Medicare open enrollment primer Get your questions answered ahead of Dec. 7 deadline

Medicare’s fall open enrollment, which opened Oct. 15 and runs through Dec. 7, is an opportunity to review your benefits and make changes for 2025.

Signing up for Medicare or changing plans can seem daunting, but it’s important to make sure you’re enrolled in the best plan for your medical needs.

Glossary of terms

1. Premium: The base cost of the health plan, paid monthly. Regardless of whether you choose original Medicare or Medicare Advantage, you will pay the Part B premium monthly. Most people paid $174.70 a month for the Part B premium in 2024.

2. Deductible: The amount of money you spend out-of-pocket before the plan begins paying a larger share of medical expenses.

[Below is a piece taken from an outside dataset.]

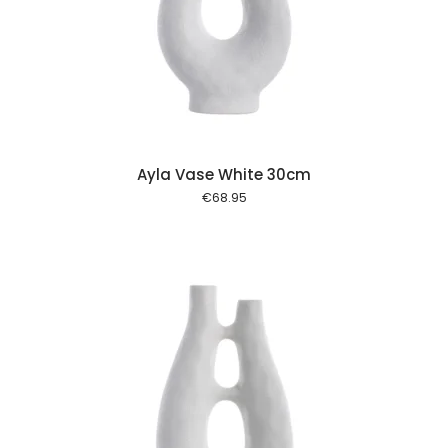
 cart
Ayla Vase White 30cm
€
68.95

For 2024, the Part B deductible was $240.

3. Copay: A flat fee you pay for certain services, such as a doctor’s visit or prescription medication.

4. Coinsurance: The portion of a medical bill you must pay even after you meet your deductible. Original Medicare has 20% coinsurance after meeting the deductible, which means you will pay 20% of any medical bill.

5. Drug formulary: The list of prescription medications covered by your plan. Formularies rank medications into tiers, with lower-tier drugs being the preferred and least-expensive options. Higher-tier versions of the same medication will cost more. Health plans frequently switch their preferred choices and may even drop medications from the formulary.

6. In-network: Doctors who accept your health plan are in-network. The vast majority of doctors accept original Medicare. Medicare Advantage plan networks vary.

7. Out-of-network: Doctors who do not accept your health plan are out-of-network. You may have to pay more for their services, or the visit may not be covered at all by your plan.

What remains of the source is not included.